Each year around this time I try and make it up to Ohio to see the family. This year was our granddaughter's 13th birthday. We couldn't make it up there for her actual birthday, so we went up this past weekend.
Sitting there at the table that morning I realized that I hadn't been to my Father's grave site this year. So I told the wife that I wanted to stop by there before we left for home. As we pulled up into the cemetery, it dawned on me that this Monday was the anniversary of his passing, and that it would be 24 years this year since he went on into the great mystery. since that time he has been joined by my Mother, his brother Charles, and his brother-in-law Charles.

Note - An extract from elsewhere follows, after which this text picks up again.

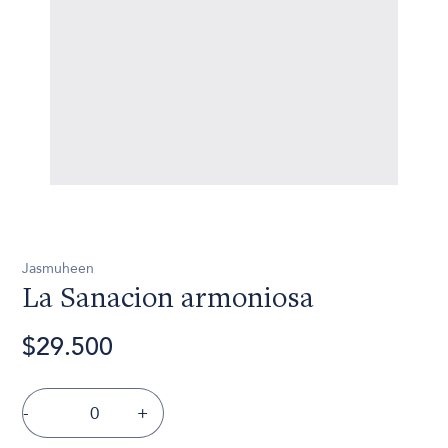
Jasmuheen
La Sanacion armoniosa
$29.500
-
+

As I thought about what I would tell him (for we always talk, like we used to talk when we went hunting) a flock of Great Northern passed over us and circled back to land near the Veteran's Memorial where he is buried. I stood and listened to them calling to each other and to the wind moving the leaves of the trees at the edge of the cemetery. The rain that had been falling had stopped and the clouds broke a little, showing some of the sky.
I went back to the van and opened the bag I had brought with me. Suddenly it dawned on me why I brought what I did; he needed a smudging and prayers. So I prepared the bowl with cedar, sage and sweet grass. The wind died down as I lit the bowl, and blew lightly into it to fan the glowing embers and the smoke began to rise. After smudging and preparing myself, I began to smudge the area where he lay and the gift that I had brought with me, not knowing it was to be a gift to him at the time. The gift was a bar turkey feather. After I was done, I cut five inches of the colored yarn from my own prayer feather and bound it to the feather with the sinew cord I had brought with me interweaving them together. I then placed the feather in the sleeve that holds the vase on his stone.
I could feel his presence strong there beside me, and as I stood up another flock of Northern came over calling and turning to land and rest there with the others.
Even after 24 years, my Father had taught me a lesson again. We are never truly gone. Our spirit always walks with those we have known and loved as well as those that we have fought. For in this life we make our impressions by fighting for those things that we believe in. We fight for our honor, our word, for the respect due us and our kind. A warrior does not turn away from his duty no matter what. If it was meant to be easy, anyone could do it. There would be no need for sacrifice, or for a code to live by. Our word and our honor are one. People know us and remember us by it; what we do and say.
We as human beings can blame any number of things for our failures; but the truth is it is we who are responsible for what we do each day. As we live our life in this world, we build our home in the next. And if we are uncertain as to what we need to do at times, then all we really need to do is look up. Quit staring at the ground and see the answer staring us in the face.
As a human being we do what is right for those around us, and things will be right for us.
Being NDN is a way of life; and it is not always an easy one. Nor is it one where there may be loads of money or fame. But it is one where people will always know you for what you are, and what you represent.